- **EXERCISE DESCRIPTION**:
Look for the word "button" in the entries below, then copy every line that has it.

[Stored records]
_ _ _ _ _ _ _

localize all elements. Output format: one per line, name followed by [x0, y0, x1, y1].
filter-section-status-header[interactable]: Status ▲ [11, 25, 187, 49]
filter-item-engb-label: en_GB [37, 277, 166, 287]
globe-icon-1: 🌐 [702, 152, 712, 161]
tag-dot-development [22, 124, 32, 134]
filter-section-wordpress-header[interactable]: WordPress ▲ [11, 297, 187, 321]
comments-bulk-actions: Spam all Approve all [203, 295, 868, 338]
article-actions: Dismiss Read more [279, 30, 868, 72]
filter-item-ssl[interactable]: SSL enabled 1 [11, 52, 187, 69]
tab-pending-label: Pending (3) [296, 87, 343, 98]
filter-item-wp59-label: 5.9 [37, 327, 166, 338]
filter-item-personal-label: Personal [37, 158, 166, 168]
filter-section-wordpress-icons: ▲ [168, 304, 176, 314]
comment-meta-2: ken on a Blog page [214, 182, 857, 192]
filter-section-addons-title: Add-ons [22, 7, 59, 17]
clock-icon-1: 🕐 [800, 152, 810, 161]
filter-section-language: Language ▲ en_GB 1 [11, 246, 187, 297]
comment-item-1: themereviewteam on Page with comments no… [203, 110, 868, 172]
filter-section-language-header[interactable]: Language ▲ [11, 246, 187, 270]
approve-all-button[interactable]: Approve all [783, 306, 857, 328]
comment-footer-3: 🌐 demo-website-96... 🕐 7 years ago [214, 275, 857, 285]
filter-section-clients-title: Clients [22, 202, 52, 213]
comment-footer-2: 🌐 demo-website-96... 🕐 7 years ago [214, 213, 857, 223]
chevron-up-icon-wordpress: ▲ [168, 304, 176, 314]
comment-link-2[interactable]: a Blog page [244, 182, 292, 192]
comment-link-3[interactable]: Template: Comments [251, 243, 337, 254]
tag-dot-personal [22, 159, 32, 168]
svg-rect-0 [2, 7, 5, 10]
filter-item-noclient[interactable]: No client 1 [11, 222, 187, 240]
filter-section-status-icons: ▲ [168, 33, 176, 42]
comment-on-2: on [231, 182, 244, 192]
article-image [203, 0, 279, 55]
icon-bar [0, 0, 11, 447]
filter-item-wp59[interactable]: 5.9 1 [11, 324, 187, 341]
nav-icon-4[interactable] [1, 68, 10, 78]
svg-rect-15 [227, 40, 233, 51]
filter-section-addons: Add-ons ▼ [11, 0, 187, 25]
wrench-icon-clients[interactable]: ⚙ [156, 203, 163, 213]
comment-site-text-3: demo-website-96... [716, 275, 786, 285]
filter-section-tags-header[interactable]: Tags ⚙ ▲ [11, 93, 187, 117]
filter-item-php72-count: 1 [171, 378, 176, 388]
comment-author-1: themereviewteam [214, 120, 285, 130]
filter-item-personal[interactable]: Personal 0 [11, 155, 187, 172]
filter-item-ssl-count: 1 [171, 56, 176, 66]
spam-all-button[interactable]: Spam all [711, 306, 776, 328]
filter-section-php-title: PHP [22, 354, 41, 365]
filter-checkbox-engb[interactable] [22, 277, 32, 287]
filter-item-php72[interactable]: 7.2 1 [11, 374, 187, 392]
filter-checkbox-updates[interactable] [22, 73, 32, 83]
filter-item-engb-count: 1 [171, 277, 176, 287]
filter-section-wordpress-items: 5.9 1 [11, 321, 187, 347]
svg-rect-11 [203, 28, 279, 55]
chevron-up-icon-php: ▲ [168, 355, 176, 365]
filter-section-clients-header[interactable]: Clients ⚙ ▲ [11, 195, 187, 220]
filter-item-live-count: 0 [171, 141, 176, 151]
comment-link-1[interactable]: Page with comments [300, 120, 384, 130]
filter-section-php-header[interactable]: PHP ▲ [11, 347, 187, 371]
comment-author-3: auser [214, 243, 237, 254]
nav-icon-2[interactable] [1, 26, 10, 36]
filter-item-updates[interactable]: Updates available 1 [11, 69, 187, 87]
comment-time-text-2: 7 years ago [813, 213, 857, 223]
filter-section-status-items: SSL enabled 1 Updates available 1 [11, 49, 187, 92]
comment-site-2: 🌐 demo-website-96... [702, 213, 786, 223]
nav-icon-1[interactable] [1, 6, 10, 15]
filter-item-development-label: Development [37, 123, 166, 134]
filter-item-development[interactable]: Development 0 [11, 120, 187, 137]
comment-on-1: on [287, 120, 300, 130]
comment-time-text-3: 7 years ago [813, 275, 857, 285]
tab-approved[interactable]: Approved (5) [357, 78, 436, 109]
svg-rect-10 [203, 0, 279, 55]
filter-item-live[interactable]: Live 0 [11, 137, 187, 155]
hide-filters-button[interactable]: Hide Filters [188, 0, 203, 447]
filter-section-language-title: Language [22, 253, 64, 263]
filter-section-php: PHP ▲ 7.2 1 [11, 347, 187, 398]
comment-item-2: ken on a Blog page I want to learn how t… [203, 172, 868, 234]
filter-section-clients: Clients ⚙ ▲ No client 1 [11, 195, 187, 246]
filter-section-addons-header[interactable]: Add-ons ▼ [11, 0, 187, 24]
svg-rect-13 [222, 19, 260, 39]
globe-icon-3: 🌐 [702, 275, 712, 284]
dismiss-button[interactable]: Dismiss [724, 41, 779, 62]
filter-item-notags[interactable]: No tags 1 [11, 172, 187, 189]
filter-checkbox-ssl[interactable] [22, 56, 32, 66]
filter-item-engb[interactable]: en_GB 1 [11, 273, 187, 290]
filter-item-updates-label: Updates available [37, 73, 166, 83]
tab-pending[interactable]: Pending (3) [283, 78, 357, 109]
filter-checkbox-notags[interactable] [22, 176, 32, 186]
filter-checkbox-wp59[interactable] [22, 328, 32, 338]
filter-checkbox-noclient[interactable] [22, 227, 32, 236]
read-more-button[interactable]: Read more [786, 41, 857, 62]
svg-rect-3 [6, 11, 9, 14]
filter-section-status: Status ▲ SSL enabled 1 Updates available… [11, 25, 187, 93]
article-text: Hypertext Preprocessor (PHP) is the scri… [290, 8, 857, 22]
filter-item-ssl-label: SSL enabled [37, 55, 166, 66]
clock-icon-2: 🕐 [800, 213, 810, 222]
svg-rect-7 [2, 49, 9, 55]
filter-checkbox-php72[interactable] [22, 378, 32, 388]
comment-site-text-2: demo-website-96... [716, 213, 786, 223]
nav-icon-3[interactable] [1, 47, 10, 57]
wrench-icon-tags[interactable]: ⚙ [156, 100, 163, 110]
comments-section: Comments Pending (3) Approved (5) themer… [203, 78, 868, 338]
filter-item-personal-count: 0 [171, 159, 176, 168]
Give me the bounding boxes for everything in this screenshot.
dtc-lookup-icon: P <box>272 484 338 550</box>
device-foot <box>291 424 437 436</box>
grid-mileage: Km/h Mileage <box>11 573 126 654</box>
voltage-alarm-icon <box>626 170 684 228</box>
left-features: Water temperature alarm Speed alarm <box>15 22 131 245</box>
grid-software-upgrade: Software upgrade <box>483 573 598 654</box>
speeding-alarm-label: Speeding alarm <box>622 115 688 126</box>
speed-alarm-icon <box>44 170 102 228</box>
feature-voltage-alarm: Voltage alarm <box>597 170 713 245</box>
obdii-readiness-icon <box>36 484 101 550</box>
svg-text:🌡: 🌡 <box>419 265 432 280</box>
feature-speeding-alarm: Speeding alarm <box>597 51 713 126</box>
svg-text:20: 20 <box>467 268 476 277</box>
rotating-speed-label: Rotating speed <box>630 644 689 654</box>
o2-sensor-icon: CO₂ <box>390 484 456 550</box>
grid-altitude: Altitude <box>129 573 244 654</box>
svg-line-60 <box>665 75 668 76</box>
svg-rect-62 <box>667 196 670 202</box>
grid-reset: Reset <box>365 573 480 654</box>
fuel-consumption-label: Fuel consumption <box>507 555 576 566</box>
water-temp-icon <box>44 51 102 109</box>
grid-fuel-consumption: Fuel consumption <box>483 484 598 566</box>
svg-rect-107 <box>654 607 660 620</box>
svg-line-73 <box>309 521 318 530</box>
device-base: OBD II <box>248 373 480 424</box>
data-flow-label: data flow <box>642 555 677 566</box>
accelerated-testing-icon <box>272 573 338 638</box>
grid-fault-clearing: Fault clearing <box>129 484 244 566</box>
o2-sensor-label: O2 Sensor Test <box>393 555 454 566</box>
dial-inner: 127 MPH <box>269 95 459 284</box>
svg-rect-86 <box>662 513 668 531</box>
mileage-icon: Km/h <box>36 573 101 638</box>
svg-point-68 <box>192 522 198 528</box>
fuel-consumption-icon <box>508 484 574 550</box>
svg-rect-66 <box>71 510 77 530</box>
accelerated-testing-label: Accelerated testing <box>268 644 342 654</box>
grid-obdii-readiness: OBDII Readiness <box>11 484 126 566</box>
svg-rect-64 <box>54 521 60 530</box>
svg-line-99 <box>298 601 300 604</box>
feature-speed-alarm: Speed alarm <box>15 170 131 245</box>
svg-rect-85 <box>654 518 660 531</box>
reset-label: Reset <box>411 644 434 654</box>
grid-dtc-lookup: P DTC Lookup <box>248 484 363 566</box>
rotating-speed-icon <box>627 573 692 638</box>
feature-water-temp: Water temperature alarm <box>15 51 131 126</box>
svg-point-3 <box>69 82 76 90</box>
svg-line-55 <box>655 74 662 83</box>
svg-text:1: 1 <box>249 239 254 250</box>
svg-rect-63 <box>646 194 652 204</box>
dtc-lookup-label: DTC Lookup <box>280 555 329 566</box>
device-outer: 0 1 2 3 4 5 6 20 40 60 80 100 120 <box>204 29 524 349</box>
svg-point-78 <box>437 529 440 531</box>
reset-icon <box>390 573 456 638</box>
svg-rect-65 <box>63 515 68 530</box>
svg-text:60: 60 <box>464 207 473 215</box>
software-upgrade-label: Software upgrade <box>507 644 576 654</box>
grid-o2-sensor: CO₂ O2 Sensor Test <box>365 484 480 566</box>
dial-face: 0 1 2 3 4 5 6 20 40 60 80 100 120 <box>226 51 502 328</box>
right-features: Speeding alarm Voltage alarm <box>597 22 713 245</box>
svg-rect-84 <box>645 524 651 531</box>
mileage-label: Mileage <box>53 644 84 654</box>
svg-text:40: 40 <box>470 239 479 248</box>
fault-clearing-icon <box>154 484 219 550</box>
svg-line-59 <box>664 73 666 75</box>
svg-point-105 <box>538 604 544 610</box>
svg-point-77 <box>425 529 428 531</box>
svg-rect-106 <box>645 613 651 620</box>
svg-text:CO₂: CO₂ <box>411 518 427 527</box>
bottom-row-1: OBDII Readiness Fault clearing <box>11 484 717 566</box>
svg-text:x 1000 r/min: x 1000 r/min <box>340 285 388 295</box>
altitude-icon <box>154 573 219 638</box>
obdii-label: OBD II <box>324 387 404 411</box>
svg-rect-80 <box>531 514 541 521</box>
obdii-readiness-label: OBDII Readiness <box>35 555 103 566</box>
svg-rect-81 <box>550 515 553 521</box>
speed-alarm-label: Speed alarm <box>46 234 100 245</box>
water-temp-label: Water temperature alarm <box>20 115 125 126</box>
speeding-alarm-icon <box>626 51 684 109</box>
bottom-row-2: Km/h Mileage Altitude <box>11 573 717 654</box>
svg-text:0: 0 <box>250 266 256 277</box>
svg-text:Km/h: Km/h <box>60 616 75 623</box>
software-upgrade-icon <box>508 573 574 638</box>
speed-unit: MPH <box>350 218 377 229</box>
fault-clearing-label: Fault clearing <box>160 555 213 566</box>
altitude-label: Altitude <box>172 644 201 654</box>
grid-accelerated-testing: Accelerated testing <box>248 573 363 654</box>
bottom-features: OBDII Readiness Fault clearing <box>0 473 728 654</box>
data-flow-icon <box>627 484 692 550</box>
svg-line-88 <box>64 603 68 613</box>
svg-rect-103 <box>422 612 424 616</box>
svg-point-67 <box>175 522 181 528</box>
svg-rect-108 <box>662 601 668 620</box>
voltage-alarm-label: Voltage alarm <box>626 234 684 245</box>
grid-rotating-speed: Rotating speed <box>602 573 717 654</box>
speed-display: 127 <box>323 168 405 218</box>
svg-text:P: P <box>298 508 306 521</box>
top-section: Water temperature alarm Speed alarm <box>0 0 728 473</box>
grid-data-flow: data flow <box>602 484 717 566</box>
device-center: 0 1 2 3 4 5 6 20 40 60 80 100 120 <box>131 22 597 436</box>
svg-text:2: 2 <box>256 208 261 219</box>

_ _ _ _ _ _ _

- **REPLY TO THE TASK**:
approve-all-button[interactable]: Approve all [783, 306, 857, 328]
spam-all-button[interactable]: Spam all [711, 306, 776, 328]
hide-filters-button[interactable]: Hide Filters [188, 0, 203, 447]
dismiss-button[interactable]: Dismiss [724, 41, 779, 62]
read-more-button[interactable]: Read more [786, 41, 857, 62]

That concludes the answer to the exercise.